- Problem details -
Below this line is a listing that includes pictures. Copy exactly, and only, the lines from the one containing "ضوء التعليمي" through the one containing "Ref.: 75997"; the pictures do not go in the copy.

- Recorded information -
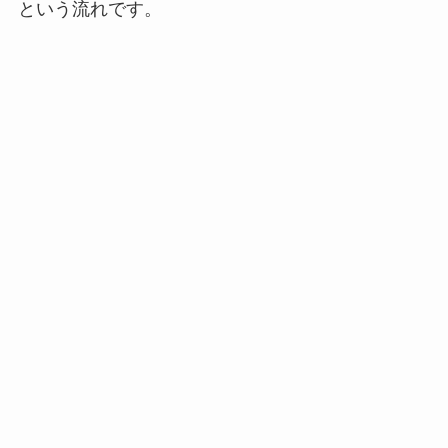
という流れです。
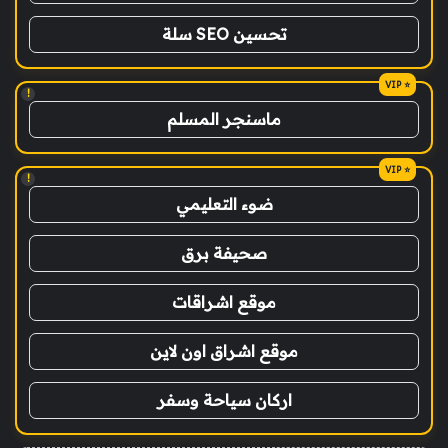
تحسين SEO سلة
!
ماسنجر المسلم
!
ضوء التعليمي
صحيفة برق
موقع اشراقات
موقع اشراق اون لاين
اركان سياحة وسفر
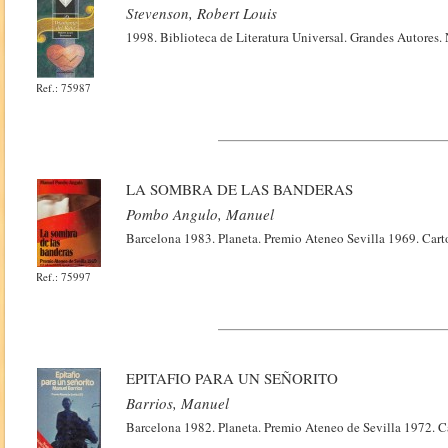
Stevenson, Robert Louis
1998. Biblioteca de Literatura Universal. Grandes Autores.
Ref.: 75987
LA SOMBRA DE LAS BANDERAS
Pombo Angulo, Manuel
Barcelona 1983. Planeta. Premio Ateneo Sevilla 1969. Cart
Ref.: 75997
EPITAFIO PARA UN SEÑORITO
Barrios, Manuel
Barcelona 1982. Planeta. Premio Ateneo de Sevilla 1972. Ca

- Solution for this task -
ضوء التعليمي
صحيفة برق
موقع اشراقات
موقع اشراق اون لاين
اركان سياحة وسفر
Stevenson, Robert Louis
1998. Biblioteca de Literatura Universal. Grandes Autores.
Ref.: 75987
LA SOMBRA DE LAS BANDERAS
Pombo Angulo, Manuel
Barcelona 1983. Planeta. Premio Ateneo Sevilla 1969. Cart
Ref.: 75997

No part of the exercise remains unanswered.